Policjanci z Elbląga zatrzymali skodę, którą kierował 15-latek. Jazdę chłopca nadzorował pijany ojciec. Twierdził, że syn umie prowadzić auto, „bo dużo gra w gry komputerowe” tematycznie związane z wyścigami samochodowymi.
Oficer prasowy elbląskiej policji Krzysztof Nowacki poinformował w poniedziałek, że skodę zatrzymano przy ul. Jana Pawła II.
– Policjantów zainteresował niski wzrost kierującego i jego chłopięca twarz. Obok zaś siedział mężczyzna, który co jakiś czas chwytał za kierownicę i korygował tor jazdy auta – poinformował Nowacki.
Okazało się, że za kierownicą samochodu siedział 15-latek.

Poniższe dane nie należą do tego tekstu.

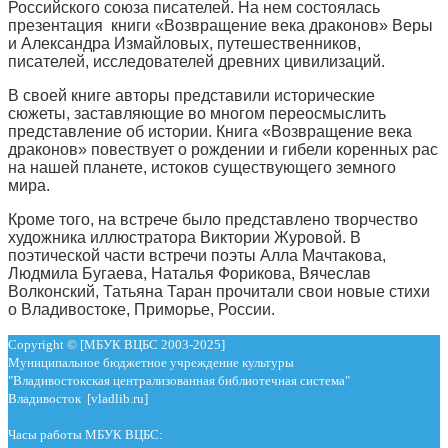
Российского союза писателей. На нем состоялась
презентация книги «Возвращение века драконов» Веры
и Александра Измайловых, путешественников,
писателей, исследователей древних цивилизаций.
В своей книге авторы представили исторические
сюжеты, заставляющие во многом переосмыслить
представление об истории. Книга «Возвращение века
драконов» повествует о рождении и гибели коренных рас
на нашей планете, истоков существующего земного
мира.
Кроме того, на встрече было представлено творчество
художника иллюстратора Виктории Журовой. В
поэтической части встречи поэты Алла Мачтакова,
Людмила Бугаева, Наталья Форикова, Вячеслав
Волконский, Татьяна Таран прочитали свои новые стихи
о Владивостоке, Приморье, России.
Copyright © [МБУК ВЦБС 2003-2025]
Муниципальное бюджетное учреждение культуры
"Владивостокская централизованная библиотечная система"
Владивосток [vladlib.ru]
Часы работы МБУК ВЦБС: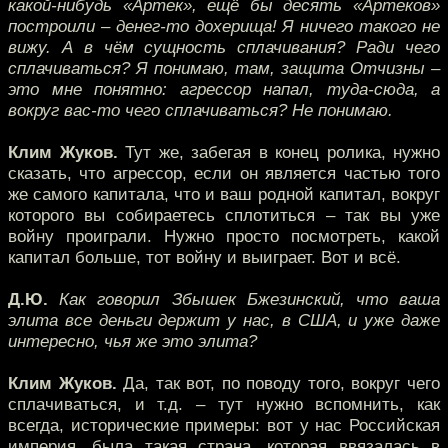
какой-нибудь «Артек», ещё бы десять «Артеков»
построили – денег-то дохерища! Я ничего такого не
вижу. А в чём сущность сплачивания? Ради чего
сплачиваться? Я понимаю, там, защита Отчизны –
это мне понятно: агрессор напал, туда-сюда, а
вокруг вас-то чего сплачиваться? Не понимаю.
Клим Жуков.
Тут же, забегая в конец ролика, нужно
сказать, что агрессор, если он является частью того
же самого капитала, что и ваш родной капитал, вокруг
которого вы собираетесь сплотиться – так вы уже
войну проиграли. Нужно просто посмотреть, какой
капитал больше, тот войну и выиграет. Вот и всё.
Д.Ю.
Как говорил Збышек Бжезинский, что ваша
элита все деньги держит у нас, в США, и уже даже
интересно, чья же это элита?
Клим Жуков.
Да, так вот, по поводу того, вокруг чего
сплачиваться, и т.д. – тут нужно вспомнить, как
всегда, исторические примеры: вот у нас Российская
империя, была такая страна, которая ввязалась в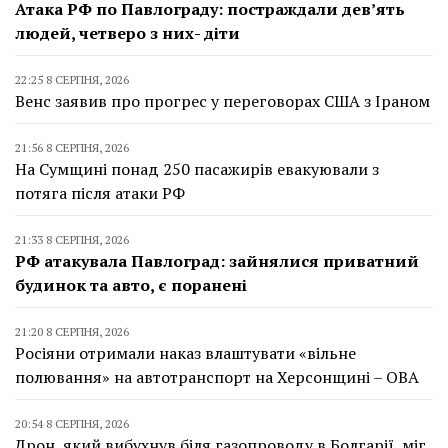
Атака РФ по Павлограду: постраждали дев’ять
людей, четверо з них- діти
22:25 8 СЕРПНЯ, 2026
Венс заявив про прогрес у переговорах США з Іраном
21:56 8 СЕРПНЯ, 2026
На Сумщині понад 250 пасажирів евакуювали з
потяга після атаки РФ
21:33 8 СЕРПНЯ, 2026
РФ атакувала Павлоград: зайнялися приватний
будинок та авто, є поранені
21:20 8 СЕРПНЯ, 2026
Росіяни отримали наказ влаштувати «вільне
полювання» на автотранспорт на Херсонщині – ОВА
20:54 8 СЕРПНЯ, 2026
Дрон, який вибухнув біля газопроводу в Болгарії, міг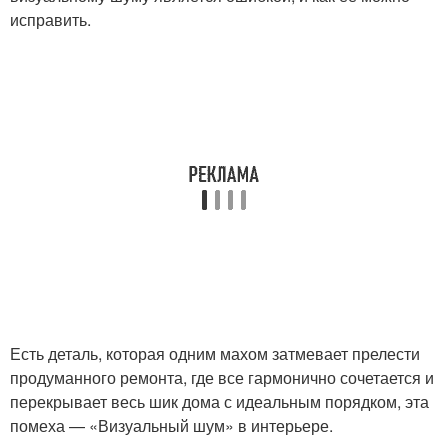
исправить.
Есть деталь, которая одним махом затмевает прелести
продуманного ремонта, где все гармонично сочетается и
перекрывает весь шик дома с идеальным порядком, эта
помеха — «Визуальный шум» в интерьере.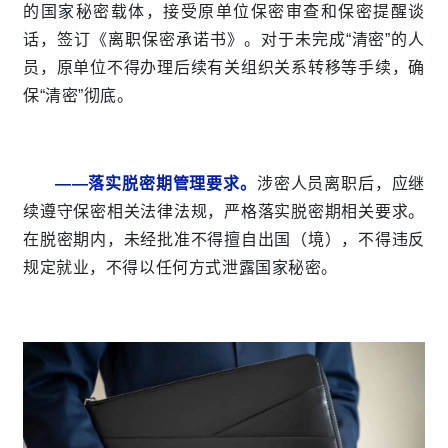
的国家秘密载体，接受原单位保密审查和保密提醒谈
话，签订《离职保密承诺书》。对于未完成“清密”的人
员，原单位不得办理后续有关组织关系转移等手续，确
保“清密”彻底。
——落实脱密期管理要求。
涉密人员离职后，应继
续遵守保密相关法律法规，严格落实脱密期相关要求。
在脱密期内，未经批准不得擅自出国（境），不得违反
规定就业，不得以任何方式泄露国家秘密。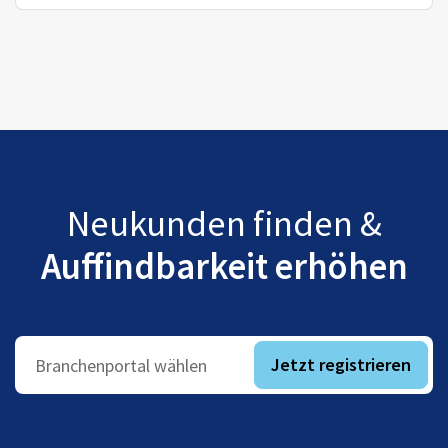
Neukunden finden &
Auffindbarkeit erhöhen
Jetzt registrieren
Branchenportal wählen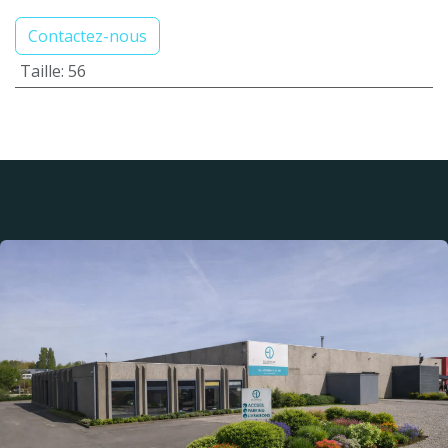
Contactez-nous
Taille
:
56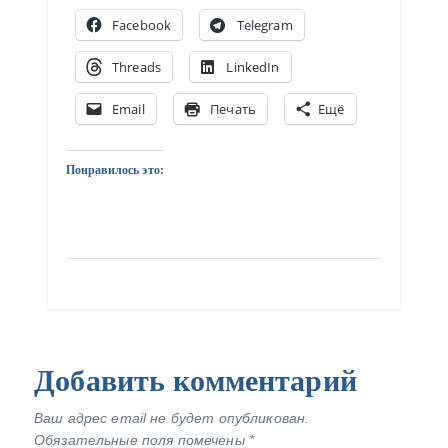
Facebook
Telegram
Threads
LinkedIn
Email
Печать
Ещё
Понравилось это:
Добавить комментарий
Ваш адрес email не будет опубликован.
Обязательные поля помечены
*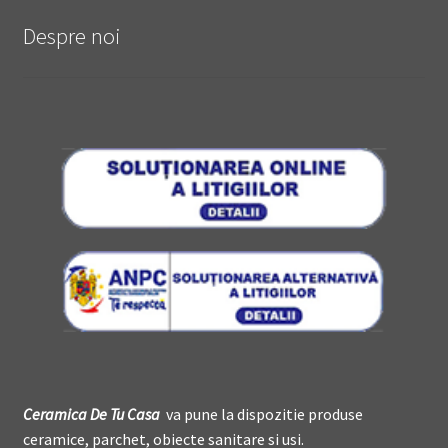
Despre noi
Ceramica De
T
u Casa
va pune la dispozitie produse
ceramice, parchet, obiecte sanitare si usi.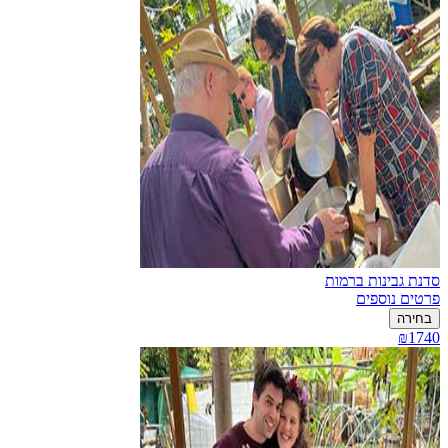
סדנת גבינות ברמות
פרטים נוספים
בחירה
₪1740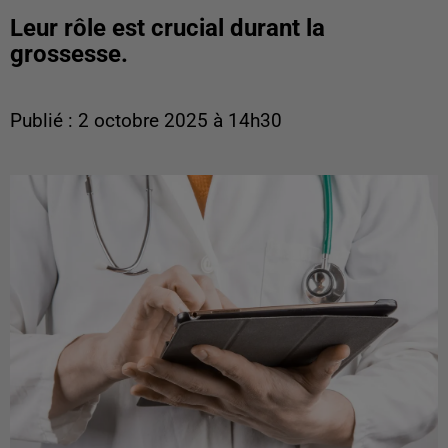
Leur rôle est crucial durant la
grossesse.
Publié : 2 octobre 2025 à 14h30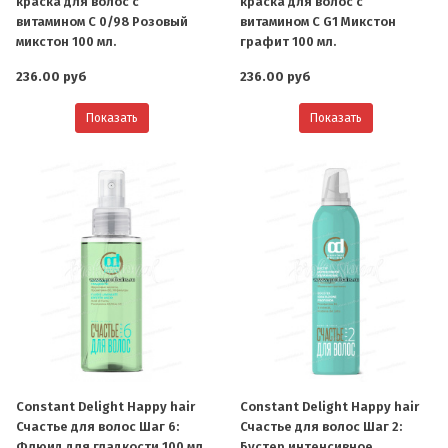
краска для волос с
краска для волос с
витамином С 0/98 Розовый
витамином С G1 Микстон
микстон 100 мл.
графит 100 мл.
236.00 руб
236.00 руб
Показать
Показать
Constant Delight Happy hair
Constant Delight Happy hair
Счастье для волос Шаг 6:
Счастье для волос Шаг 2:
Флюид для гладкости 100 мл.
Бустер интенсивное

Chłopak był zdziwiony zatrzymaniem i powiedział policjantom, że „jechał dobrze i nawet wolniej niż 50 na godzinę”. W czasie tej rozmowy z siedzenia pasażera odezwał się pijany ojciec chłopca, który powiedział, że „syn gra w gry na komputerze, ma specjalną kierownicę i umie jeździć”.
2 PROMILE W ORGANIZMIE
Policjanci zbadali alkotestem ojca kierującego. Wynik badania wskazał około 2 promile alkoholu w organizmie. Mężczyzna tłumaczył się tym, że dał się namówić synowi na taką przejażdżkę, bo był pewny umiejętności dziecka. Argumentem dla ojca było to, że wielokrotnie widział, jak syn wygrywał wyścigi w komputerowych grach.
Na miejsce zdarzenia policjanci wezwali matkę chłopca, której przekazano zarówno 15-latka jak i pijanego męża.
– Teraz chłopiec odpowie przed sądem rodzinnym za kierowanie autem bez uprawnień. Mężczyzna, który udostępnił synowi skodę, również wytłumaczy się ze swojego zachowania przed sądem – poinformował Nowacki i dodał, że policjanci uznali, że skierują sprawę do sądu, gdyż uznali, że mandat karny będzie nieadekwatny do „wyjątkowej lekkomyślności mężczyzny.